И мы, так сказать, поехали вслед за ними, и везде слышали самые добрые слова о синьоре Амадео, как его называют в Италии. Из Милана, где они пробыли довольно долго, Моцарты поехали через Парму, Болонью, Флоренцию и оказались наконец в Неаполе.

Приём в Неаполе был более прохладным — во Флоренции, для сравнения, сам эрцгерцог Леопольд водрузил на голову «маленького чудодея» лавровый венок, — хотя молодая королева Каролина, которая в своё время так неучтиво посмеялась над маленьким Вольферлем, когда тот поскользнулся на скользком паркете шенбруннского дворца, очень и очень хотела его послушать. Но её остолоп-супруг не был расположен дать Вольфгангу разрешение на концерт при дворе. Тем не менее Вольфганг остался очень доволен пребыванием в Неаполе, ибо познакомился с оперой-буффа в её колыбели, не говоря уже о милом знакомстве со знаменитой певицей де Амисис.

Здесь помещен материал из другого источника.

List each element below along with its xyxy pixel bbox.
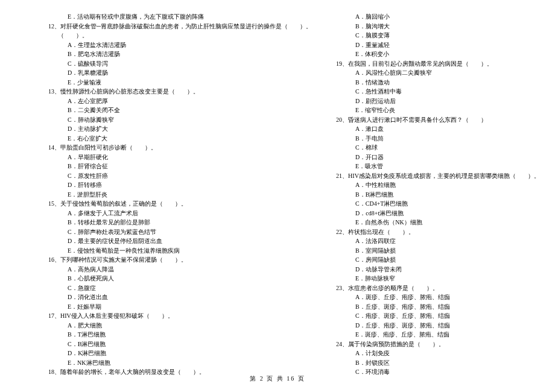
q14-e: E．淤胆型肝炎	[68, 190, 312, 200]
q15-d: D．最主要的症状是停经后阴道出血	[68, 236, 312, 246]
q20: 20、昏迷病人进行漱口时不需要具备什么东西？（ ）	[336, 115, 540, 125]
q24: 24、属于传染病预防措施的是（ ）。	[336, 340, 540, 349]
q12: 12、对肝硬化食管─胃底静脉曲张破裂出血的患者，为防止肝性脑病应禁显进行的操作是…	[48, 22, 312, 31]
q23-b: B．丘疹、斑疹、疱疹、脓疱、结痂	[355, 302, 540, 312]
q14-c: C．原发性肝癌	[68, 171, 312, 181]
q17-d: D．K淋巴细胞	[68, 349, 312, 358]
q22: 22、杵状指出现在（ ）。	[336, 227, 540, 237]
q20-c: C．棉球	[355, 143, 540, 153]
q14: 14、甲胎蛋白阳性可初步诊断（ ）。	[48, 143, 312, 153]
q13: 13、慢性肺源性心脏病的心脏形态改变主要是（ ）。	[48, 87, 312, 96]
q22-d: D．动脉导管未闭	[355, 265, 540, 274]
q23-e: E．斑疹、疱疹、丘疹、脓疱、结痂	[355, 330, 540, 340]
q17: 17、HIV侵入人体后主要侵犯和破坏（ ）。	[48, 311, 312, 321]
q24-a: A．计划免疫	[355, 349, 540, 358]
q13-d: D．主动脉扩大	[68, 124, 312, 134]
q12-e: E．少量输液	[68, 78, 312, 87]
q17-c: C．B淋巴细胞	[68, 340, 312, 349]
q22-a: A．法洛四联症	[355, 236, 540, 246]
q12-blank: （ ）。	[58, 31, 312, 40]
q17-e: E．NK淋巴细胞	[68, 358, 312, 368]
q19-b: B．情绪激动	[355, 78, 540, 87]
q15-a: A．多继发于人工流产术后	[68, 209, 312, 218]
q12-c: C．硫酸镁导泻	[68, 59, 312, 69]
q24-b: B．封锁疫区	[355, 358, 540, 368]
q15-b: B．转移灶最常见的部位是肺部	[68, 218, 312, 227]
q13-a: A．左心室肥厚	[68, 96, 312, 106]
left-column: E．活动期有轻或中度腹痛，为左下腹或下腹的阵痛 12、对肝硬化食管─胃底静脉曲张…	[48, 12, 324, 368]
q14-a: A．早期肝硬化	[68, 153, 312, 162]
q12-a: A．生理盐水清洁灌肠	[68, 40, 312, 50]
q15-c: C．肺部声称灶表现为紫蓝色结节	[68, 227, 312, 237]
q17-b: B．T淋巴细胞	[68, 330, 312, 340]
q12-b: B．肥皂水清洁灌肠	[68, 49, 312, 59]
q23-c: C．疱疹、斑疹、丘疹、脓疱、结痂	[355, 311, 540, 321]
q22-c: C．房间隔缺损	[355, 255, 540, 265]
q21-a: A．中性粒细胞	[355, 180, 540, 190]
q20-a: A．漱口盘	[355, 124, 540, 134]
q18-d: D．重量减轻	[355, 40, 540, 50]
q20-b: B．手电筒	[355, 134, 540, 144]
q15-e: E．侵蚀性葡萄胎是一种良性滋养细胞疾病	[68, 246, 312, 256]
q23: 23、水痘患者出疹的顺序是（ ）。	[336, 283, 540, 293]
q13-b: B．二尖瓣关闭不全	[68, 106, 312, 115]
q21-c: C．CD4+T淋巴细胞	[355, 199, 540, 209]
q20-e: E．吸水管	[355, 162, 540, 171]
q19-e: E．缩窄性心炎	[355, 106, 540, 115]
q16-b: B．心肌梗死病人	[68, 274, 312, 283]
q15: 15、关于侵蚀性葡萄胎的叙述，正确的是（ ）。	[48, 199, 312, 209]
q21: 21、HIV感染后对免疫系统造成损害，主要的机理是损害哪类细胞（ ）。	[336, 171, 540, 181]
q22-b: B．室间隔缺损	[355, 246, 540, 256]
q16-a: A．高热病人降温	[68, 265, 312, 274]
q23-d: D．丘疹、疱疹、斑疹、脓疱、结痂	[355, 321, 540, 330]
stray-option: E．活动期有轻或中度腹痛，为左下腹或下腹的阵痛	[68, 12, 312, 22]
q21-e: E．自然杀伤（NK）细胞	[355, 218, 540, 227]
q19: 19、在我国，目前引起心房颤动最常见的病因是（ ）。	[336, 59, 540, 69]
q16-e: E．妊娠早期	[68, 302, 312, 312]
q16: 16、下列哪种情况可实施大量不保留灌肠（ ）。	[48, 255, 312, 265]
q13-e: E．右心室扩大	[68, 134, 312, 144]
q13-c: C．肺动脉瓣狭窄	[68, 115, 312, 125]
q19-a: A．风湿性心脏病二尖瓣狭窄	[355, 68, 540, 78]
q21-d: D．cd8+t淋巴细胞	[355, 209, 540, 218]
q19-d: D．剧烈运动后	[355, 96, 540, 106]
q14-d: D．肝转移癌	[68, 180, 312, 190]
q12-d: D．乳果糖灌肠	[68, 68, 312, 78]
q22-e: E．肺动脉狭窄	[355, 274, 540, 283]
q18-c: C．脑膜变薄	[355, 31, 540, 40]
q18-e: E．体积变小	[355, 49, 540, 59]
q20-d: D．开口器	[355, 153, 540, 162]
q16-c: C．急腹症	[68, 283, 312, 293]
right-column: A．脑回缩小 B．脑沟增大 C．脑膜变薄 D．重量减轻 E．体积变小 19、在我…	[324, 12, 540, 368]
page: E．活动期有轻或中度腹痛，为左下腹或下腹的阵痛 12、对肝硬化食管─胃底静脉曲张…	[0, 0, 555, 374]
q16-d: D．消化道出血	[68, 292, 312, 302]
q18-a: A．脑回缩小	[355, 12, 540, 22]
q18-b: B．脑沟增大	[355, 22, 540, 31]
q24-c: C．环境消毒	[355, 367, 540, 377]
q21-b: B．B淋巴细胞	[355, 190, 540, 200]
q19-c: C．急性酒精中毒	[355, 87, 540, 96]
q23-a: A．斑疹、丘疹、疱疹、脓疱、结痂	[355, 292, 540, 302]
q14-b: B．肝肾综合征	[68, 162, 312, 171]
q17-a: A．肥大细胞	[68, 321, 312, 330]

О Риме он предпочитает отмалчиваться. По его словам, пауков и скорпионов, о которых ходит столько страшных слухов, он здесь не видел, зато встречался со многими кардиналами; один из них, кардинал Паллавичини, и знаменитый коллекционер произведений искусств Альбани постоянно покровительствовали ему.

В Рим Моцарты приехали из Флоренции на Страстную неделю и получили полную возможность познакомиться на Страстной и Пасхальной неделях с праздничными богослужениями в соборе Святого Петра. Самое сильное впечатление на Вольферля произвело «Мизерере» Аллегри[67], которое он, как потом признался мне под большим секретом, несмотря на запрет, записал дома по памяти. Ну, что Вы об этом скажете?!

Папа принял наших путешественников только во время их второго приезда в Рим. Вы себе представьте скромность Вольферля: о том, что Папа удостоил его орденом Золотой шпоры — дающем одновременно право на титул «кавалера», — он в письмах не проронил ни слова. Зато отца так и распирало от гордости. В этом отношении Леопольд Моцарт сильно отличается от сына, который внешним почестям придаёт куда меньшее значение. Так, именно от отца я впервые услышала, что Филармоническая академия Болоньи избрала Вольферля своим членом-композитором, оказав четырнадцатилетнему мальчику честь, которой удостаивались лишь знаменитые композиторы. Забавная деталь: по уставу академии её членом ни в коем случае не могли стать музыканты моложе девятнадцати лет...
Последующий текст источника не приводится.